Considering that shikimate or tyrosine serves as the main precursor for the biosynthesis of phenylpropanoid compounds, we focused on the development of a microorganism platform with an enhanced capacity for shikimate/tyrosine production according to a previous report [34, 45]. Elimination of the bypass pathway and feedback inhibition was first conducted to reinforce tyrosine yield. Results indicated that simultaneous deletion of the tryptophan and phenylalanine bypass pathway could significantly enhance tyrosine yield (Table 2). Despite reports that overexpression of the genes involved in E-4-P, CHA and tyrosine biosynthesis may improve the final output of tyrosine, the effects were not as significant, in our experiment [34–36]. In contrast, deletion of tyrR from the genomic DNA of E. coli resulted in a considerable tyrosine yield. This phenomenon may be interpreted as being due to deletion of tyrR resulting in the inhibition of gene expression suppression involved in tyrosine biosynthesis [37]. Hence, a strain with null pheA, trpE and tyrR (PET) was used to produce tyrosine.

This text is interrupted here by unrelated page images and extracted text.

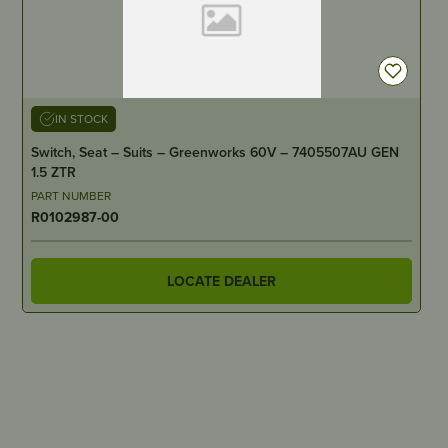
IN STOCK
Switch, Seat – Suits – Greenworks 60V – 7405507AU GEN
1.5 ZTR
PART NUMBER
R0102987-00
LOCATE DEALER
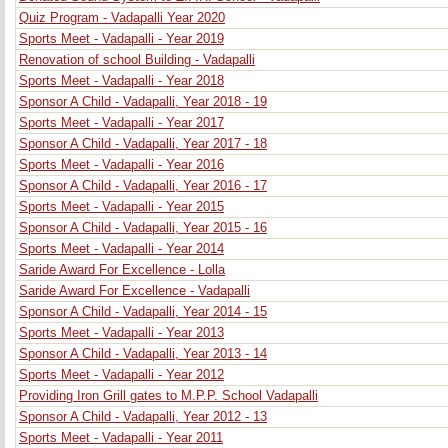
Quiz Program - Vadapalli Year 2020
Sports Meet - Vadapalli - Year 2019
Renovation of school Building - Vadapalli
Sports Meet - Vadapalli - Year 2018
Sponsor A Child - Vadapalli, Year 2018 - 19
Sports Meet - Vadapalli - Year 2017
Sponsor A Child - Vadapalli, Year 2017 - 18
Sports Meet - Vadapalli - Year 2016
Sponsor A Child - Vadapalli, Year 2016 - 17
Sports Meet - Vadapalli - Year 2015
Sponsor A Child - Vadapalli, Year 2015 - 16
Sports Meet - Vadapalli - Year 2014
Saride Award For Excellence - Lolla
Saride Award For Excellence - Vadapalli
Sponsor A Child - Vadapalli, Year 2014 - 15
Sports Meet - Vadapalli - Year 2013
Sponsor A Child - Vadapalli, Year 2013 - 14
Sports Meet - Vadapalli - Year 2012
Providing Iron Grill gates to M.P.P. School Vadapalli
Sponsor A Child - Vadapalli, Year 2012 - 13
Sports Meet - Vadapalli - Year 2011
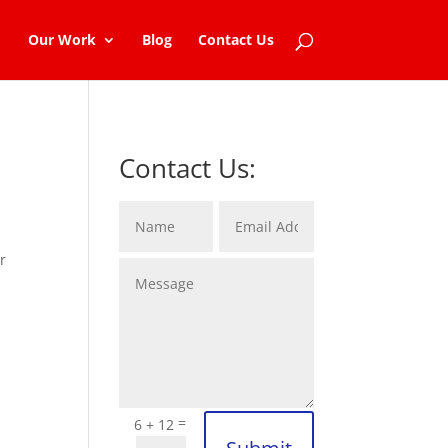
Our Work
Blog
Contact Us
Contact Us:
r
=
6 + 12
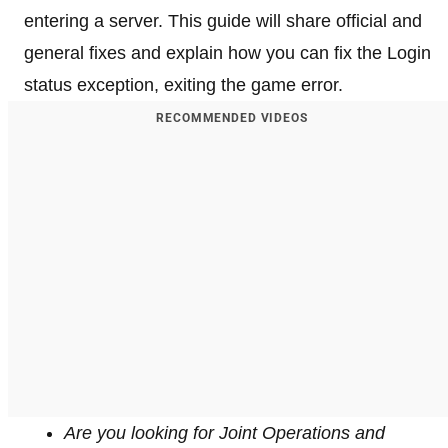
entering a server. This guide will share official and
general fixes and explain how you can fix the Login
status exception, exiting the game error.
RECOMMENDED VIDEOS
Are you looking for Joint Operations and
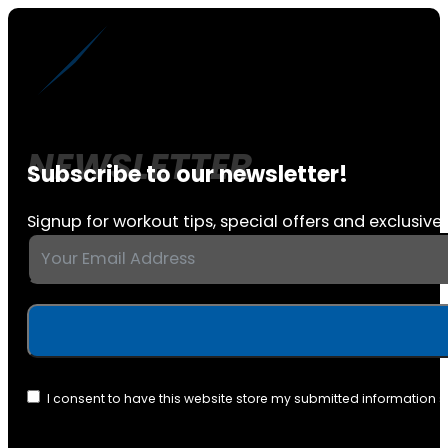
Subscribe to our newsletter!
Signup for workout tips, special offers and exclusive 
I consent to have this website store my submitted information 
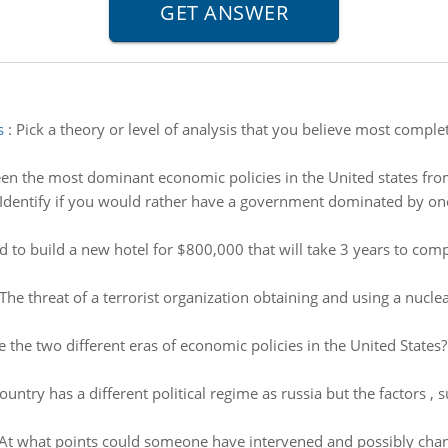
s
:
Pick a theory or level of analysis that you believe most comple
n the most dominant economic policies in the United states fro
Identify if you would rather have a government dominated by one
to build a new hotel for $800,000 that will take 3 years to compl
The threat of a terrorist organization obtaining and using a nucl
 the two different eras of economic policies in the United Stat
untry has a different political regime as russia but the factors , s
 At what points could someone have intervened and possibly chan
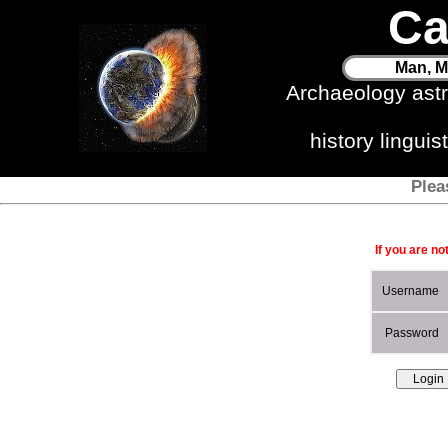
Ca
Man, M
Archaeology ast
history lingui
Plea
If you are no
Username
Password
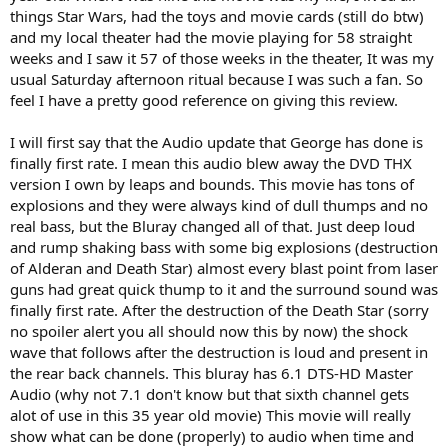
things Star Wars, had the toys and movie cards (still do btw)
and my local theater had the movie playing for 58 straight
weeks and I saw it 57 of those weeks in the theater, It was my
usual Saturday afternoon ritual because I was such a fan. So
feel I have a pretty good reference on giving this review.
I will first say that the Audio update that George has done is
finally first rate. I mean this audio blew away the DVD THX
version I own by leaps and bounds. This movie has tons of
explosions and they were always kind of dull thumps and no
real bass, but the Bluray changed all of that. Just deep loud
and rump shaking bass with some big explosions (destruction
of Alderan and Death Star) almost every blast point from laser
guns had great quick thump to it and the surround sound was
finally first rate. After the destruction of the Death Star (sorry
no spoiler alert you all should now this by now) the shock
wave that follows after the destruction is loud and present in
the rear back channels. This bluray has 6.1 DTS-HD Master
Audio (why not 7.1 don't know but that sixth channel gets
alot of use in this 35 year old movie) This movie will really
show what can be done (properly) to audio when time and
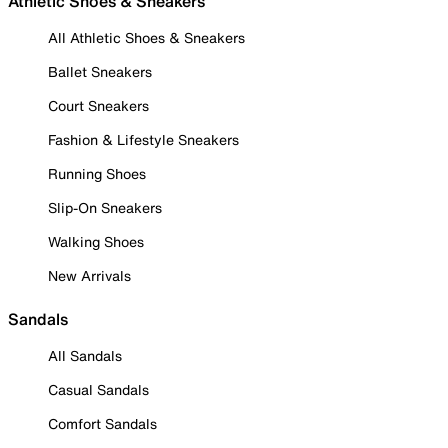
Athletic Shoes & Sneakers
All Athletic Shoes & Sneakers
Ballet Sneakers
Court Sneakers
Fashion & Lifestyle Sneakers
Running Shoes
Slip-On Sneakers
Walking Shoes
New Arrivals
Sandals
All Sandals
Casual Sandals
Comfort Sandals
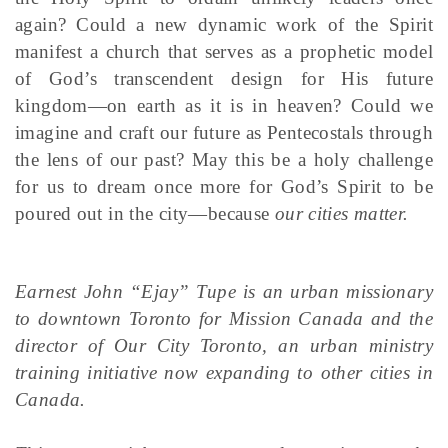
again? Could a new dynamic work of the Spirit
manifest a church that serves as a prophetic model
of God’s transcendent design for His future
kingdom—on earth as it is in heaven? Could we
imagine and craft our future as Pentecostals through
the lens of our past? May this be a holy challenge
for us to dream once more for God’s Spirit to be
poured out in the city—because
our cities matter.
Earnest John “Ejay” Tupe is an urban missionary
to downtown Toronto for Mission Canada and the
director of Our City Toronto, an urban ministry
training initiative now expanding to other cities in
Canada.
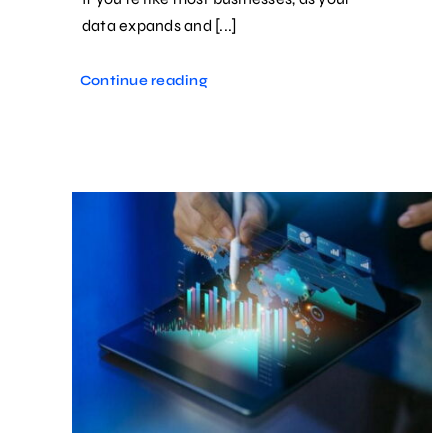
data expands and [...]
Continue reading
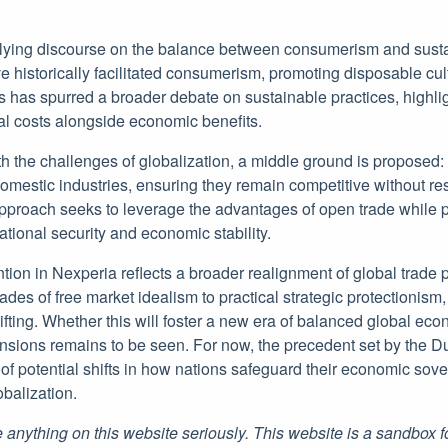
lying discourse on the balance between consumerism and sustain
 historically facilitated consumerism, promoting disposable cul
s has spurred a broader debate on sustainable practices, highlig
l costs alongside economic benefits.
h the challenges of globalization, a middle ground is proposed: 
domestic industries, ensuring they remain competitive without res
approach seeks to leverage the advantages of open trade while p
national security and economic stability.
ention in Nexperia reflects a broader realignment of global trade
des of free market idealism to practical strategic protectionism, i
fting. Whether this will foster a new era of balanced global eco
ensions remains to be seen. For now, the precedent set by the 
of potential shifts in how nations safeguard their economic sov
obalization.
 anything on this website seriously. This website is a sandbox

Development of precursor producing platforms to improve the yield of target compounds is somewhat effective, but it is often limited by the activity level of the downstream enzyme. A previous study has indicated that enzymes from different sources may affect the yield of products differently, and thus, selecting enzymes from different sources may provide an alternative way to further improve product yields. However, most researchers have focused on comparing enzymes from different sources, and little has been reported on improving enzyme performance in nature [19, 21]. In this study, a virtual screening strategy was conducted to select or optimize the enzymes with potential for product improvement. The work mainly focused on selecting a suitable 4CL to convert p-coumaric acid because p-coumaric acid can be copiously produced by RgTAL [39]. We first selected eighteen 4CLs for virtual screening using the mm/gbsa method by Prime (Prime, Schrödinger) [47]. Based on the estimated binding energies (Fig. 5), four 4CLs were selected to test for umbelliferone production ability. Based on the yield (Fig. 6), 4CL from P. crispum was used for site-specific mutagenesis according to the directed evolution results of Le4CL (Additional file 1: Figure S2) [40, 41]. The results indicated that double mutation of Q272H and F267 L may improve the yield of umbelliferone.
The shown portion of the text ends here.